Activity: Each and every line of the data must appear exactly as given.

[Provided records — start]

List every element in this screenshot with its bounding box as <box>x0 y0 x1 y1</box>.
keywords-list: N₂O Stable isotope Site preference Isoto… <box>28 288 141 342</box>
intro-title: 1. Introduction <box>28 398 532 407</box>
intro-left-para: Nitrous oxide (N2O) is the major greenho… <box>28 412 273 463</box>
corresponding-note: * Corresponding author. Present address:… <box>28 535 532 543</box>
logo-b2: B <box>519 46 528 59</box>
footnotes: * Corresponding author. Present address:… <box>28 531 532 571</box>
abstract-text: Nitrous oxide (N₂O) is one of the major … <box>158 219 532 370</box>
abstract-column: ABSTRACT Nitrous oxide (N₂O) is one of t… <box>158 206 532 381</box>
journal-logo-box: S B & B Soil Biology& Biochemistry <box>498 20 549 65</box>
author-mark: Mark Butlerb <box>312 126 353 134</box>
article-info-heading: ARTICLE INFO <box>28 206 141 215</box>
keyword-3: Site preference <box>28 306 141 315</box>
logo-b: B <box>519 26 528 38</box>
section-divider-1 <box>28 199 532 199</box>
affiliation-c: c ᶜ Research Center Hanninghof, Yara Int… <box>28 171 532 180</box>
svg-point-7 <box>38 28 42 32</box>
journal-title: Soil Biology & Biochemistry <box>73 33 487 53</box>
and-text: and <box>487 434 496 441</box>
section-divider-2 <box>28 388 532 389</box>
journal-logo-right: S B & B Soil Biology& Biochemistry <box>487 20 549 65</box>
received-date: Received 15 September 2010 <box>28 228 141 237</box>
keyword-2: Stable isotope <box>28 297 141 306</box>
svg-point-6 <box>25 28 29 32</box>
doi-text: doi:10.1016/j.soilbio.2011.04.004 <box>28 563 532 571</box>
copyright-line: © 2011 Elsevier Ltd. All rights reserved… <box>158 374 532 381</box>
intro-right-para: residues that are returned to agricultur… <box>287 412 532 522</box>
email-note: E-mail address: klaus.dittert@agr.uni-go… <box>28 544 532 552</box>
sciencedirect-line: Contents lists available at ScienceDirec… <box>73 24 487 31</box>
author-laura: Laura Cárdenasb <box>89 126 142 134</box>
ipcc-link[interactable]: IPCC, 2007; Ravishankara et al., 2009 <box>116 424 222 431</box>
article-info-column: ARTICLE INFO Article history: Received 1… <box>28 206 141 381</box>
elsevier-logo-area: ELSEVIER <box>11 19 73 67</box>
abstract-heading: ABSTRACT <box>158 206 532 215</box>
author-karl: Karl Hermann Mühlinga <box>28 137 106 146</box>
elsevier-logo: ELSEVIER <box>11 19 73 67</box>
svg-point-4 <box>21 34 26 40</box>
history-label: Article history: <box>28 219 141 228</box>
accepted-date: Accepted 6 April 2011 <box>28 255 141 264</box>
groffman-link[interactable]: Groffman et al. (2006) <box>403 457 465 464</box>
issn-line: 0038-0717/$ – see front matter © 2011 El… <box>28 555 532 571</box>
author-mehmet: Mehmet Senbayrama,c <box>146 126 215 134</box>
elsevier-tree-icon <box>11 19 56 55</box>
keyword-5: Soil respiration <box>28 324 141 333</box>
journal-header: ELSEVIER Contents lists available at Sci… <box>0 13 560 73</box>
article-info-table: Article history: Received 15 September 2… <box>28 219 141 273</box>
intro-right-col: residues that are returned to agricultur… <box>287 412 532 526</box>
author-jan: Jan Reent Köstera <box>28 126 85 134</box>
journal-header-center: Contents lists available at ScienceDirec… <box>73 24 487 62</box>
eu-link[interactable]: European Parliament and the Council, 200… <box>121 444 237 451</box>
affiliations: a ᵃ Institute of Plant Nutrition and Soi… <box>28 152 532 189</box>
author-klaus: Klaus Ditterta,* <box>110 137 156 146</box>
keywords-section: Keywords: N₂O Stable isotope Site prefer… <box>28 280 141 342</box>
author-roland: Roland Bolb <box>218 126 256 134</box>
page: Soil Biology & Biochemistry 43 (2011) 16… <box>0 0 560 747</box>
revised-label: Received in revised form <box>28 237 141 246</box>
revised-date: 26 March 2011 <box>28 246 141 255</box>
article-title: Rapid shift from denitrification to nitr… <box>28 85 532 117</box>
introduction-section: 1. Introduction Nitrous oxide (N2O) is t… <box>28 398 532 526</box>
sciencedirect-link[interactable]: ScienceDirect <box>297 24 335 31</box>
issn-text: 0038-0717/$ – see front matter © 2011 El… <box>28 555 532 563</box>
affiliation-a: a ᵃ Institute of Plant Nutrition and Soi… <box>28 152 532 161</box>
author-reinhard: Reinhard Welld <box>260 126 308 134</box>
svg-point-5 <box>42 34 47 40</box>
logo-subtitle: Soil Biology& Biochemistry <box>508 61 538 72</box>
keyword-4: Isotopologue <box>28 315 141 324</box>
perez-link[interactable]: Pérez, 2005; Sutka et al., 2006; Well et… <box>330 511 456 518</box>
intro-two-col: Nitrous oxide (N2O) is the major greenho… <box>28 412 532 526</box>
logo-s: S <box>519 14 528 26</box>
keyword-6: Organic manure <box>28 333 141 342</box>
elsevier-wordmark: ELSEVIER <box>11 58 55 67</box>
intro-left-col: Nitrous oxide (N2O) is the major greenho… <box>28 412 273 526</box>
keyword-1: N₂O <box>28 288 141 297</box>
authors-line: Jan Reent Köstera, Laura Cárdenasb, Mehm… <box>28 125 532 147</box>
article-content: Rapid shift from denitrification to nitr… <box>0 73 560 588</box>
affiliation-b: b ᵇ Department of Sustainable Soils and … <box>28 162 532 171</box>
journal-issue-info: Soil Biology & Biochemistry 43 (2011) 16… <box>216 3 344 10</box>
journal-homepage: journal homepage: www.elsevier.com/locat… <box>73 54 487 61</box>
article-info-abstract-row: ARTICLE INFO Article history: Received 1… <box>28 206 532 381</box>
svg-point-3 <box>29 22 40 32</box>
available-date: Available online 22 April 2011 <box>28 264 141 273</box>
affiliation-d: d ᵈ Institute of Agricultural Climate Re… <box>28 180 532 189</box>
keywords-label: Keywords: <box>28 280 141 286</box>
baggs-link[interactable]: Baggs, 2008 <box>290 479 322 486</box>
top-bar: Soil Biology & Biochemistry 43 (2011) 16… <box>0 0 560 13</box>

[Provided records — finish]

Solution to the problem:
List every element in this screenshot with its bounding box as <box>x0 y0 x1 y1</box>.
keywords-list: N₂O Stable isotope Site preference Isoto… <box>28 288 141 342</box>
intro-title: 1. Introduction <box>28 398 532 407</box>
intro-left-para: Nitrous oxide (N2O) is the major greenho… <box>28 412 273 463</box>
corresponding-note: * Corresponding author. Present address:… <box>28 535 532 543</box>
logo-b2: B <box>519 46 528 59</box>
footnotes: * Corresponding author. Present address:… <box>28 531 532 571</box>
abstract-text: Nitrous oxide (N₂O) is one of the major … <box>158 219 532 370</box>
abstract-column: ABSTRACT Nitrous oxide (N₂O) is one of t… <box>158 206 532 381</box>
journal-logo-box: S B & B Soil Biology& Biochemistry <box>498 20 549 65</box>
author-mark: Mark Butlerb <box>312 126 353 134</box>
article-info-heading: ARTICLE INFO <box>28 206 141 215</box>
keyword-3: Site preference <box>28 306 141 315</box>
logo-b: B <box>519 26 528 38</box>
section-divider-1 <box>28 199 532 199</box>
affiliation-c: c ᶜ Research Center Hanninghof, Yara Int… <box>28 171 532 180</box>
svg-point-7 <box>38 28 42 32</box>
journal-title: Soil Biology & Biochemistry <box>73 33 487 53</box>
and-text: and <box>487 434 496 441</box>
section-divider-2 <box>28 388 532 389</box>
journal-logo-right: S B & B Soil Biology& Biochemistry <box>487 20 549 65</box>
received-date: Received 15 September 2010 <box>28 228 141 237</box>
keyword-2: Stable isotope <box>28 297 141 306</box>
svg-point-6 <box>25 28 29 32</box>
doi-text: doi:10.1016/j.soilbio.2011.04.004 <box>28 563 532 571</box>
copyright-line: © 2011 Elsevier Ltd. All rights reserved… <box>158 374 532 381</box>
intro-right-para: residues that are returned to agricultur… <box>287 412 532 522</box>
email-note: E-mail address: klaus.dittert@agr.uni-go… <box>28 544 532 552</box>
sciencedirect-line: Contents lists available at ScienceDirec… <box>73 24 487 31</box>
author-laura: Laura Cárdenasb <box>89 126 142 134</box>
ipcc-link[interactable]: IPCC, 2007; Ravishankara et al., 2009 <box>116 424 222 431</box>
article-info-column: ARTICLE INFO Article history: Received 1… <box>28 206 141 381</box>
elsevier-logo-area: ELSEVIER <box>11 19 73 67</box>
abstract-heading: ABSTRACT <box>158 206 532 215</box>
author-karl: Karl Hermann Mühlinga <box>28 137 106 146</box>
elsevier-logo: ELSEVIER <box>11 19 73 67</box>
svg-point-4 <box>21 34 26 40</box>
history-label: Article history: <box>28 219 141 228</box>
accepted-date: Accepted 6 April 2011 <box>28 255 141 264</box>
groffman-link[interactable]: Groffman et al. (2006) <box>403 457 465 464</box>
issn-line: 0038-0717/$ – see front matter © 2011 El… <box>28 555 532 571</box>
author-mehmet: Mehmet Senbayrama,c <box>146 126 215 134</box>
elsevier-tree-icon <box>11 19 56 55</box>
keyword-5: Soil respiration <box>28 324 141 333</box>
journal-header: ELSEVIER Contents lists available at Sci… <box>0 13 560 73</box>
article-info-table: Article history: Received 15 September 2… <box>28 219 141 273</box>
intro-right-col: residues that are returned to agricultur… <box>287 412 532 526</box>
author-jan: Jan Reent Köstera <box>28 126 85 134</box>
journal-header-center: Contents lists available at ScienceDirec… <box>73 24 487 62</box>
eu-link[interactable]: European Parliament and the Council, 200… <box>121 444 237 451</box>
affiliations: a ᵃ Institute of Plant Nutrition and Soi… <box>28 152 532 189</box>
author-klaus: Klaus Ditterta,* <box>110 137 156 146</box>
keywords-section: Keywords: N₂O Stable isotope Site prefer… <box>28 280 141 342</box>
author-roland: Roland Bolb <box>218 126 256 134</box>
page: Soil Biology & Biochemistry 43 (2011) 16… <box>0 0 560 747</box>
revised-label: Received in revised form <box>28 237 141 246</box>
revised-date: 26 March 2011 <box>28 246 141 255</box>
article-title: Rapid shift from denitrification to nitr… <box>28 85 532 117</box>
introduction-section: 1. Introduction Nitrous oxide (N2O) is t… <box>28 398 532 526</box>
sciencedirect-link[interactable]: ScienceDirect <box>297 24 335 31</box>
issn-text: 0038-0717/$ – see front matter © 2011 El… <box>28 555 532 563</box>
affiliation-a: a ᵃ Institute of Plant Nutrition and Soi… <box>28 152 532 161</box>
author-reinhard: Reinhard Welld <box>260 126 308 134</box>
svg-point-5 <box>42 34 47 40</box>
logo-subtitle: Soil Biology& Biochemistry <box>508 61 538 72</box>
keyword-4: Isotopologue <box>28 315 141 324</box>
perez-link[interactable]: Pérez, 2005; Sutka et al., 2006; Well et… <box>330 511 456 518</box>
intro-two-col: Nitrous oxide (N2O) is the major greenho… <box>28 412 532 526</box>
logo-s: S <box>519 14 528 26</box>
keyword-6: Organic manure <box>28 333 141 342</box>
elsevier-wordmark: ELSEVIER <box>11 58 55 67</box>
intro-left-col: Nitrous oxide (N2O) is the major greenho… <box>28 412 273 526</box>
keyword-1: N₂O <box>28 288 141 297</box>
authors-line: Jan Reent Köstera, Laura Cárdenasb, Mehm… <box>28 125 532 147</box>
article-content: Rapid shift from denitrification to nitr… <box>0 73 560 588</box>
affiliation-b: b ᵇ Department of Sustainable Soils and … <box>28 162 532 171</box>
journal-issue-info: Soil Biology & Biochemistry 43 (2011) 16… <box>216 3 344 10</box>
journal-homepage: journal homepage: www.elsevier.com/locat… <box>73 54 487 61</box>
article-info-abstract-row: ARTICLE INFO Article history: Received 1… <box>28 206 532 381</box>
svg-point-3 <box>29 22 40 32</box>
available-date: Available online 22 April 2011 <box>28 264 141 273</box>
affiliation-d: d ᵈ Institute of Agricultural Climate Re… <box>28 180 532 189</box>
keywords-label: Keywords: <box>28 280 141 286</box>
baggs-link[interactable]: Baggs, 2008 <box>290 479 322 486</box>
top-bar: Soil Biology & Biochemistry 43 (2011) 16… <box>0 0 560 13</box>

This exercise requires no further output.